Welcome to the older man's club. 49 here. Remember that Youth is wasted on the young. Keep doing what you are doing and try to do a little more each day. In a few months, you will feel better and you will enjoy that pain that workingout gives you. Remember that your brain will tell you to give up on your before your body will. Give a little more with each workout, 1 more kick, 1 more punch, 1 more lift, etc. That extra effort will pay off. 

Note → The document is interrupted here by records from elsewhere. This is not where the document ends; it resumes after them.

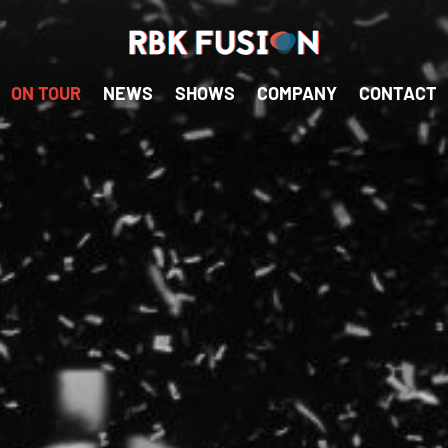
RBK Fusion
RBK Fusion
ON TOUR
NEWS
SHOWS
COMPANY
CONTACT
Konzertagentur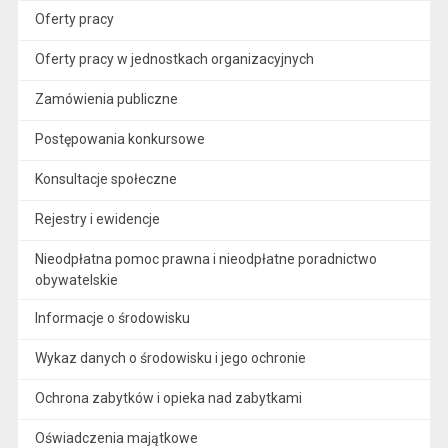
Oferty pracy
Oferty pracy w jednostkach organizacyjnych
Zamówienia publiczne
Postępowania konkursowe
Konsultacje społeczne
Rejestry i ewidencje
Nieodpłatna pomoc prawna i nieodpłatne poradnictwo
obywatelskie
Informacje o środowisku
Wykaz danych o środowisku i jego ochronie
Ochrona zabytków i opieka nad zabytkami
Oświadczenia majątkowe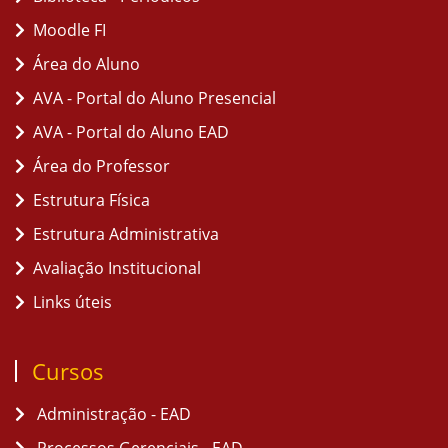
Moodle FI
Área do Aluno
AVA - Portal do Aluno Presencial
AVA - Portal do Aluno EAD
Área do Professor
Estrutura Física
Estrutura Administrativa
Avaliação Institucional
Links úteis
Cursos
Administração - EAD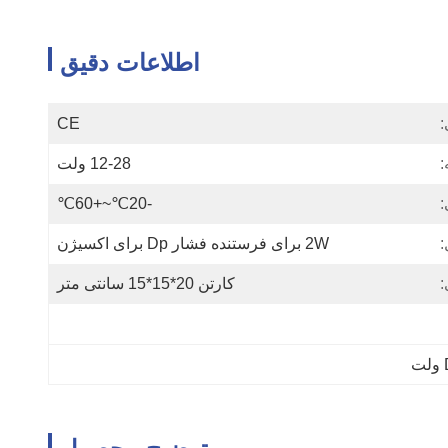
اطلاعات دقیق
:
CE
:
12-28 ولت
:
-20℃~+60℃
:
2W برای فرستنده فشار Dp برای اکسیژن
:
کارتن 20*15*15 سانتی متر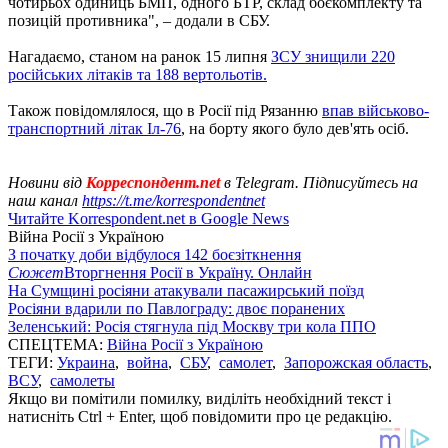
чотирьох одиниць БМП, одного БТР, склад боєкомплекту та
позицій противника", – додали в СБУ.
Нагадаємо, станом на ранок 15 липня
ЗСУ знищили 220
російських літаків та 188 вертольотів.
Також повідомлялося, що в Росії під Рязанню
впав військово-
транспортний літак Іл-76
, на борту якого було дев'ять осіб.
Новини від
Корреспондент.net
в Telegram. Підписуйтесь на
наш канал
https://t.me/korrespondentnet
Читайте Korrespondent.net в Google News
Війна Росії з Україною
З початку доби відбулося 142 боєзіткнення
Сюжет
Вторгнення Росії в Україну. Онлайн
На Сумщині росіяни атакували пасажирський поїзд
Росіяни вдарили по Павлограду: двоє поранених
Зеленський: Росія стягнула під Москву три кола ППО
СПЕЦТЕМА:
Війна Росії з Україною
ТЕГИ:
Украина
,
война
,
СБУ
,
самолет
,
Запорожская область
,
ВСУ
,
самолеты
Якщо ви помітили помилку, виділіть необхідний текст і
натисніть Ctrl + Enter, щоб повідомити про це редакцію.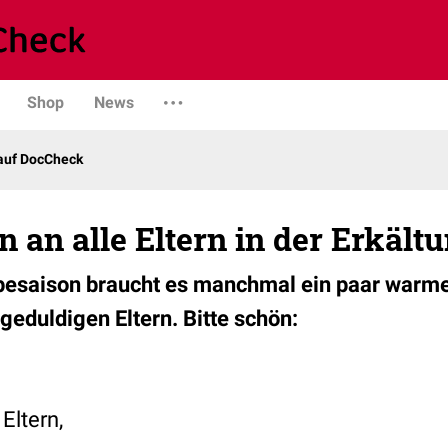
Shop
News
 auf DocCheck
 an alle Eltern in der Erkältu
ppesaison braucht es manchmal ein paar warm
 geduldigen Eltern. Bitte schön:
Eltern,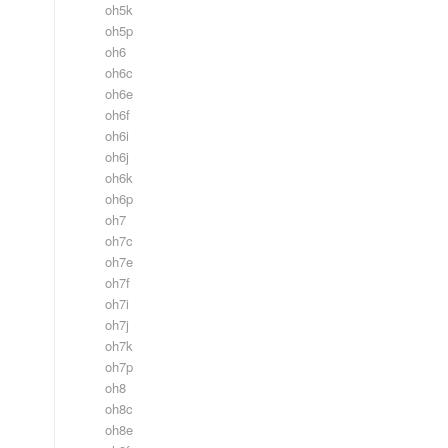
oh5k
oh5p
oh6
oh6c
oh6e
oh6f
oh6i
oh6j
oh6k
oh6p
oh7
oh7c
oh7e
oh7f
oh7i
oh7j
oh7k
oh7p
oh8
oh8c
oh8e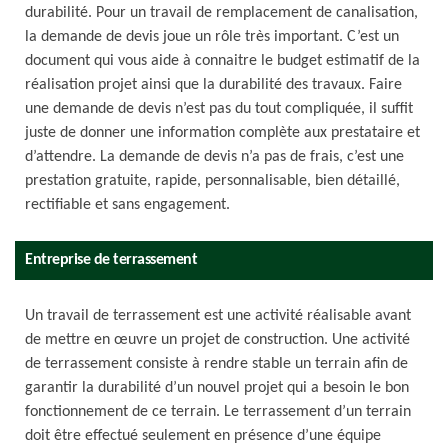
durabilité. Pour un travail de remplacement de canalisation,
la demande de devis joue un rôle très important. C’est un
document qui vous aide à connaitre le budget estimatif de la
réalisation projet ainsi que la durabilité des travaux. Faire
une demande de devis n’est pas du tout compliquée, il suffit
juste de donner une information complète aux prestataire et
d’attendre. La demande de devis n’a pas de frais, c’est une
prestation gratuite, rapide, personnalisable, bien détaillé,
rectifiable et sans engagement.
Entreprise de terrassement
Un travail de terrassement est une activité réalisable avant
de mettre en œuvre un projet de construction. Une activité
de terrassement consiste à rendre stable un terrain afin de
garantir la durabilité d’un nouvel projet qui a besoin le bon
fonctionnement de ce terrain. Le terrassement d’un terrain
doit être effectué seulement en présence d’une équipe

Keep posting. We are here to help and encourage you.

----------


## ozraelised

hi ok back from time off. 
doing the BW next week. 
Meanwhile I am sticking with my Karate, light jogging (very light 1-2km slow). 
Also starting to moving my body and doing a flexibility program and very light weights - moving the body again.
Weights are in the morning early - main body parts only bars and babe weights  :Smilie:  , in the morning that I have karate doing the the weights and flexibility every morning ( 5 days a week ) this is nice and relaxing. 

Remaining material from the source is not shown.